In the style of popular literary illustration, with imagination and poetical susceptibility, may be mentioned SIR EGERTON BRYDGES (1762-1837), who published the Censura Literaria, 1805-09, in ten volumes; the British Bibliographer, in three volumes; an enlarged edition of Collin's British Peerage; Letters on the Genius of Lord Byron, &c. As principal editor of the Retrospective Review, Sir Egerton Brydges drew public attention to the beauties of many old writers, and extended the feeling of admiration which Charles Lamb, Hazlitt, and others had awakened. In 1835 this veteran author edited an edition of Milton's poetical works in six volumes. A tone of querulous egotism and complaint pervades most of the works of this author, but his taste and exertions in English literature entitle him to high respect. Sir Egerton's original works are numerous — Sonnets and Poems, 1785-95; Imaginary Biography, 1834; Autobiography, 1834; with several novels, letters, &c.

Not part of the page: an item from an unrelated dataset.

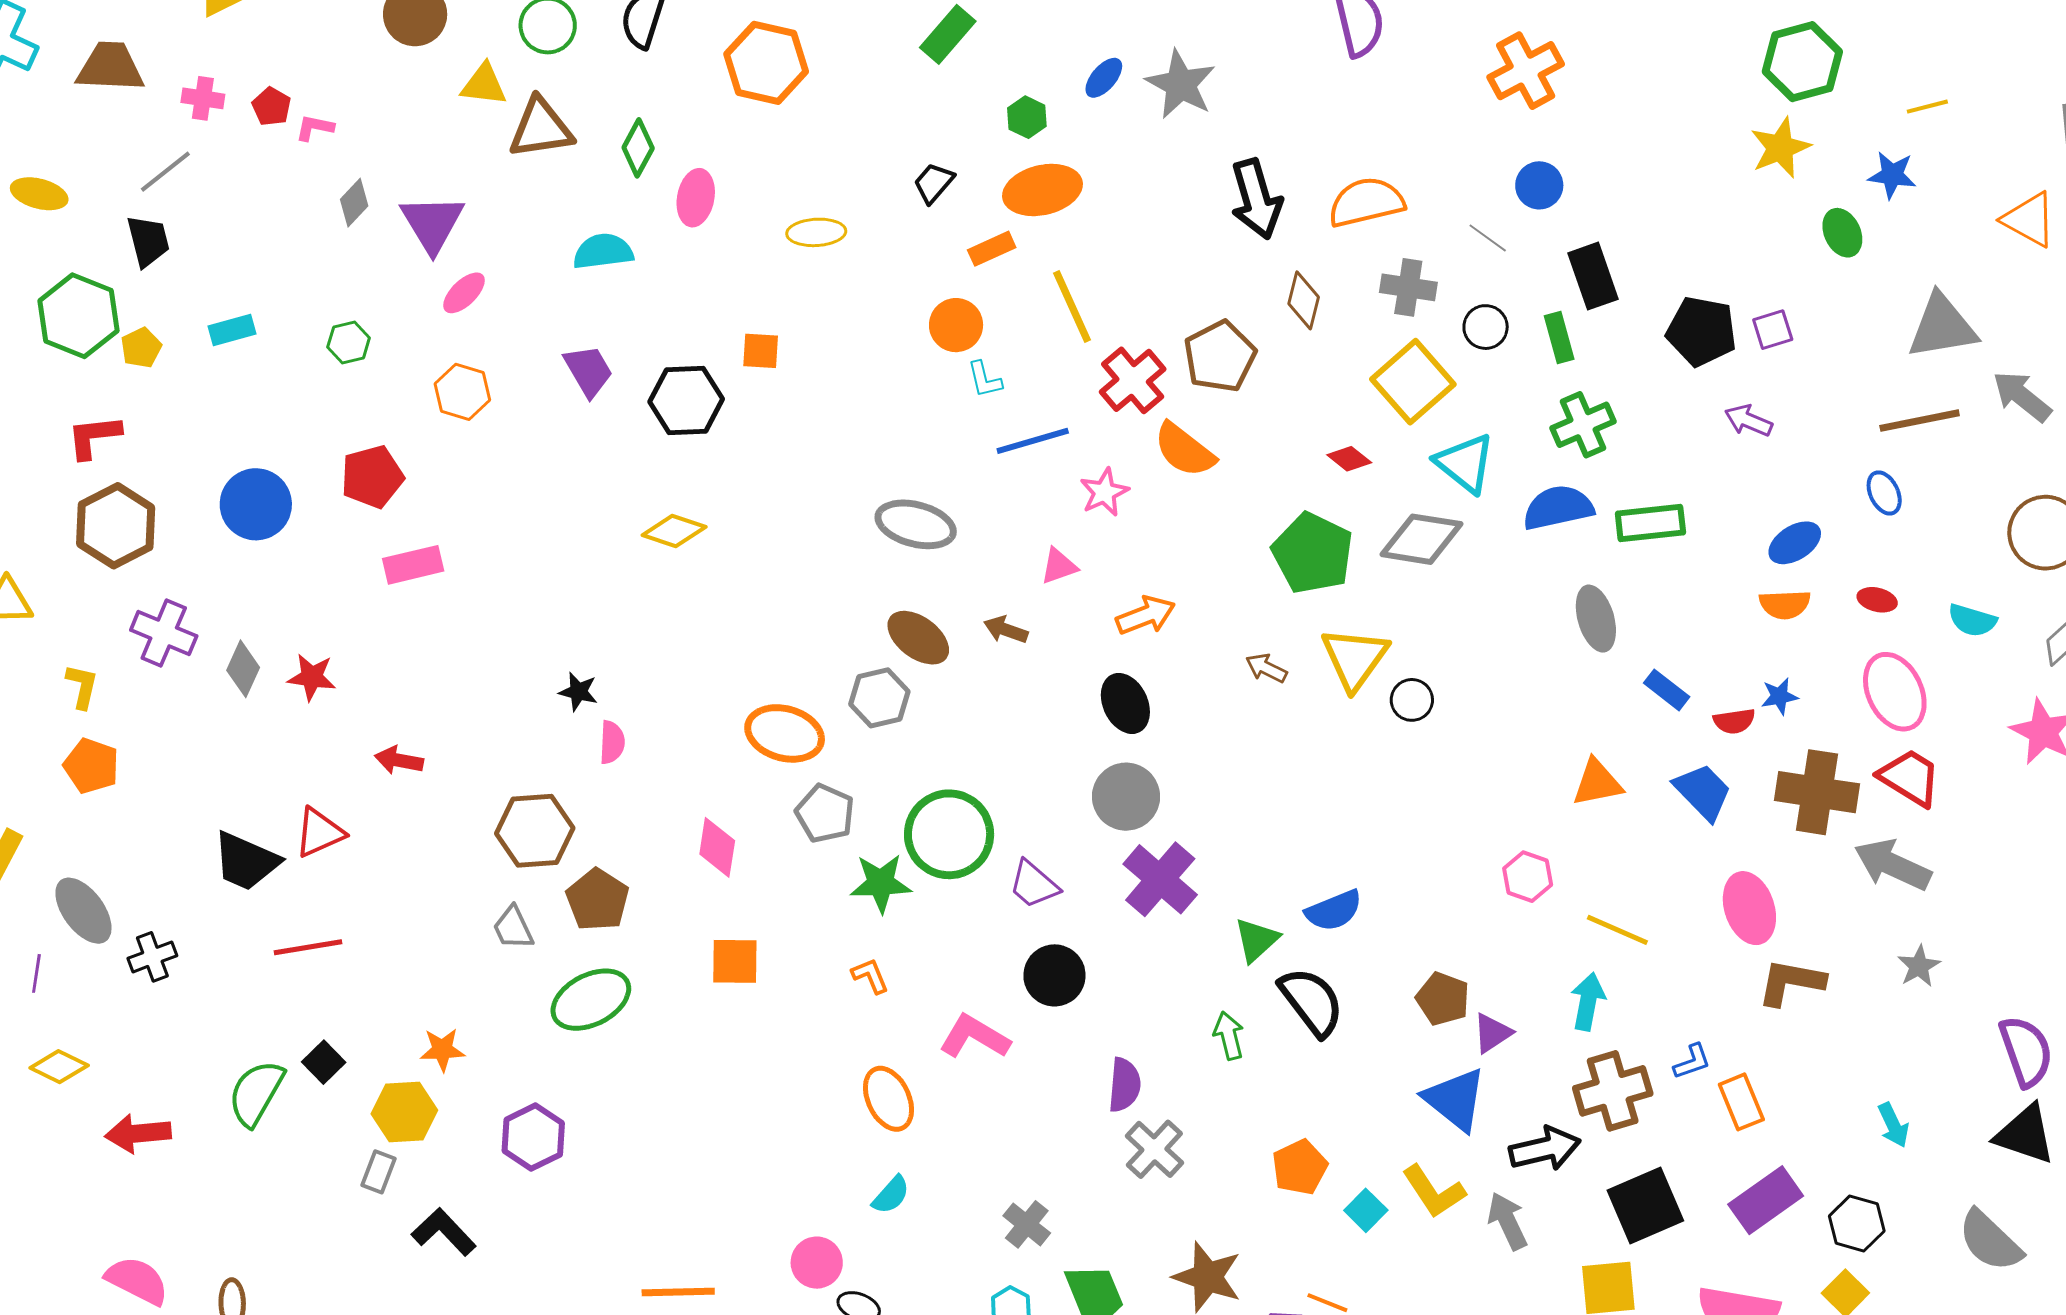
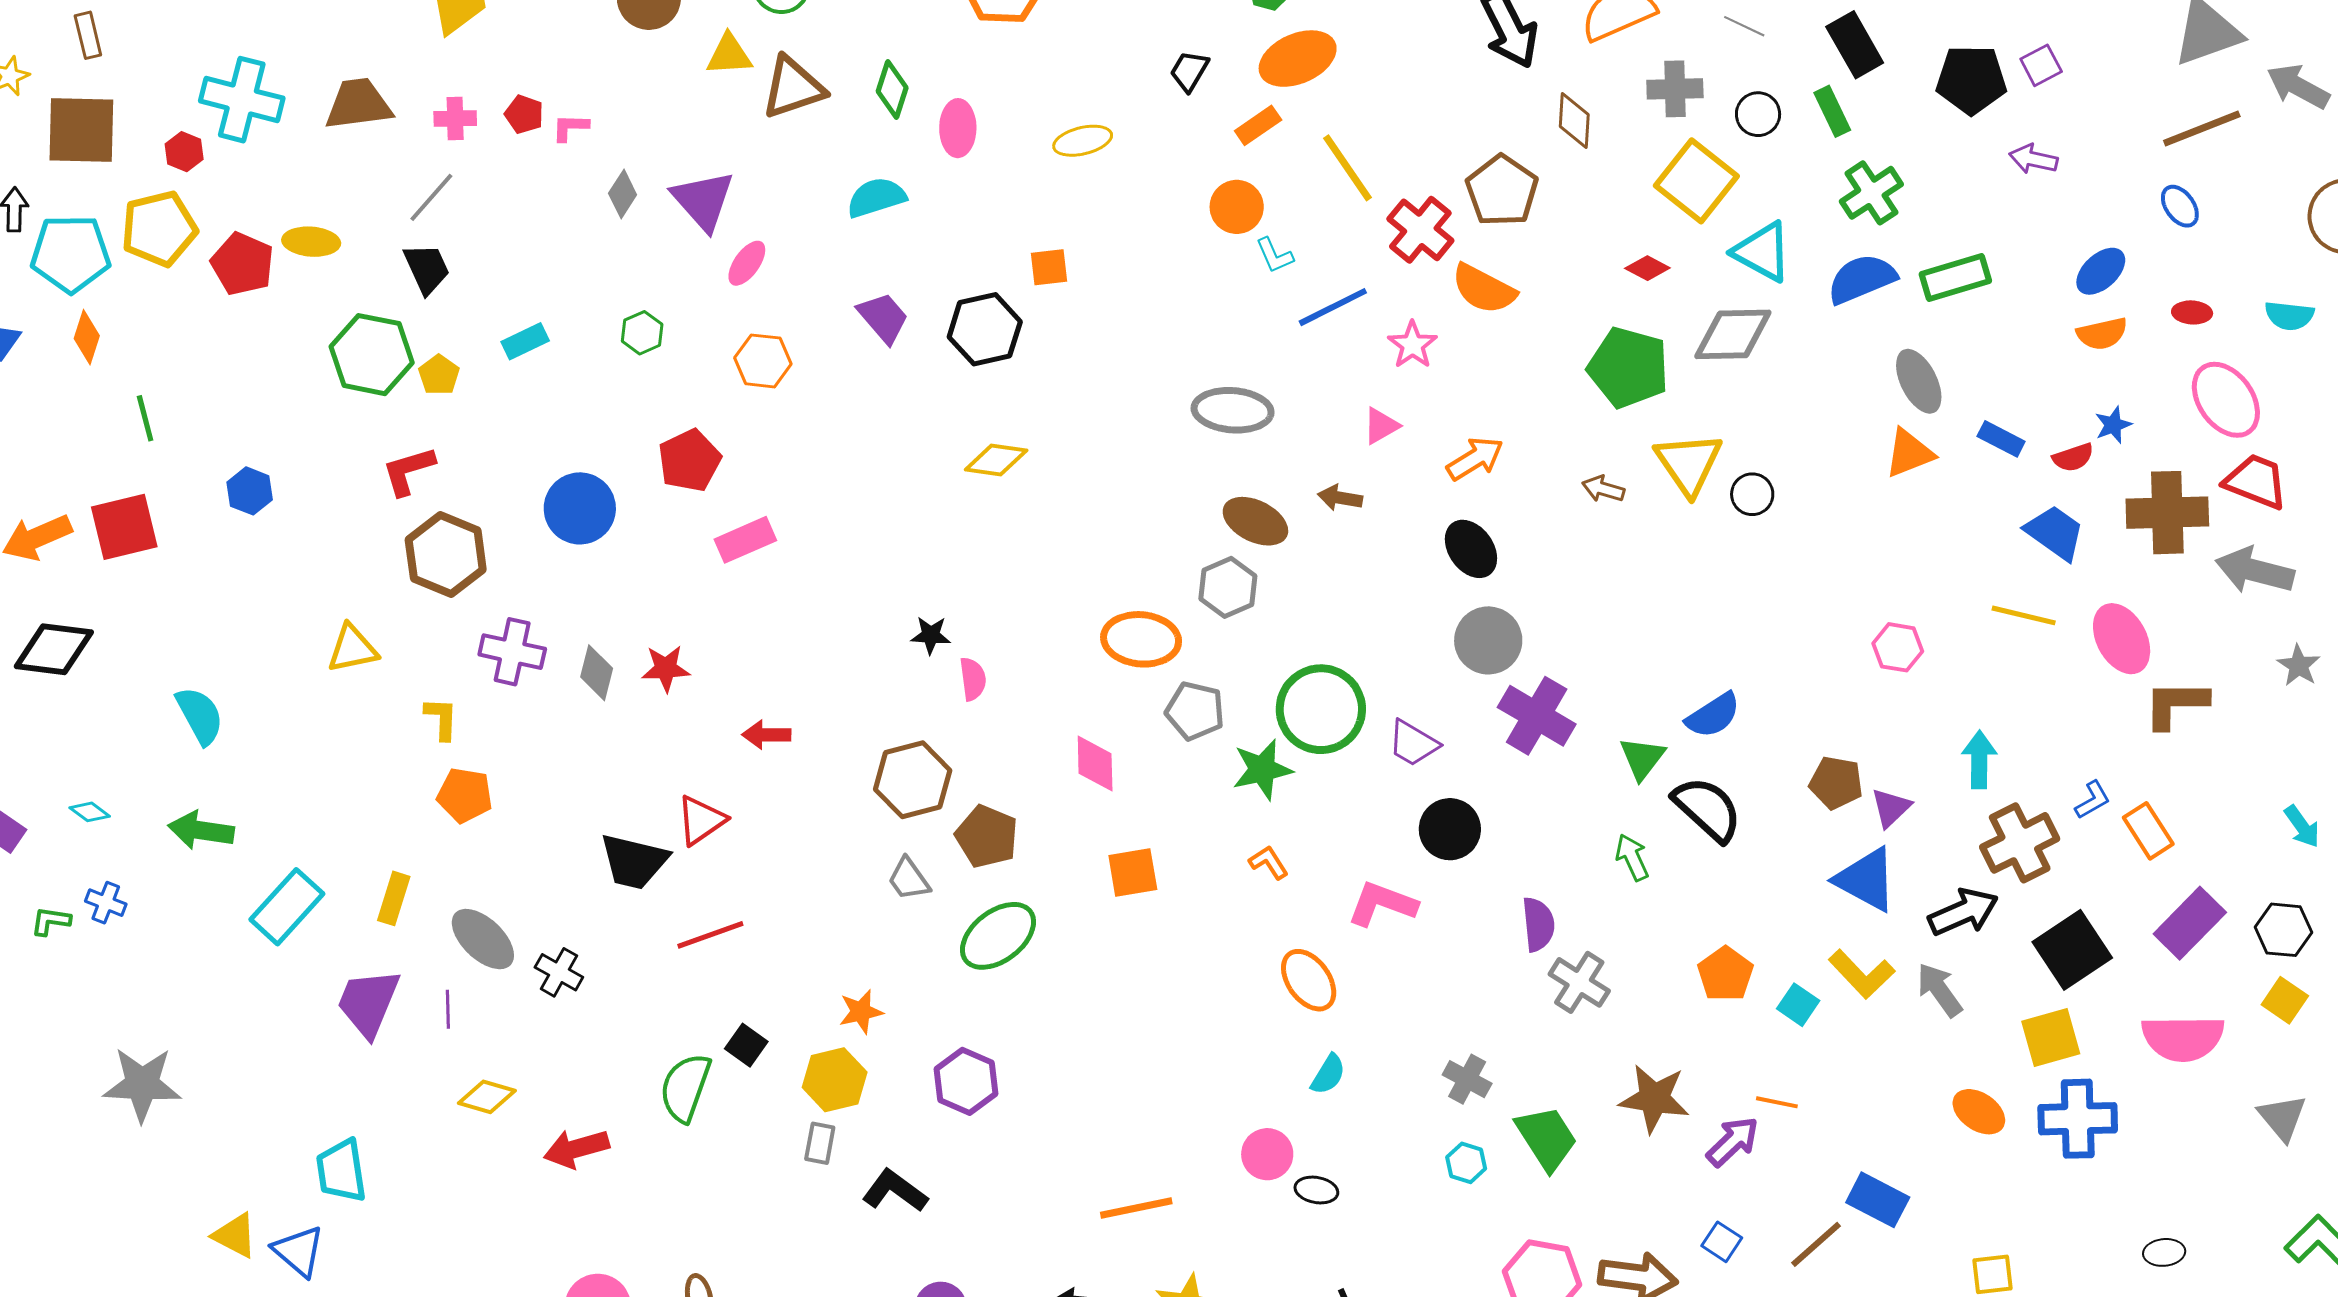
orange triangle: (1597, 783) -> (1909, 453), moved
yellow line: (1617, 930) -> (2024, 615), moved
black cross: (152, 957) -> (559, 972), turned -30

Wordsworth praised highly the following sonnet by Brydges:
ECHO AND SILENCE.
In eddying course when leaves began to fly,
And Autumn in her lap the treasure strew,
As mid wild scenes I chanc'd the muse to woo
Thro' glens untrod, and woods that frown'd on high;
Two sleeping nymphs, with wonder mute I spy:—
And lo! she's gone. — In robe of dark-green hue
'Twas Echo from her sister Silence flew:
For quick the hunter's horn resounded to the sky.
In shade affrighted Silence melts away.
Not so her sister. Hark! For onward still
With far-heard step she takes her hasty way,
Bounding from rock to rock, and hill to hill:
Ah! mark the merry maid, in mockful play,
With thousand mimic tones the laughing forest fill!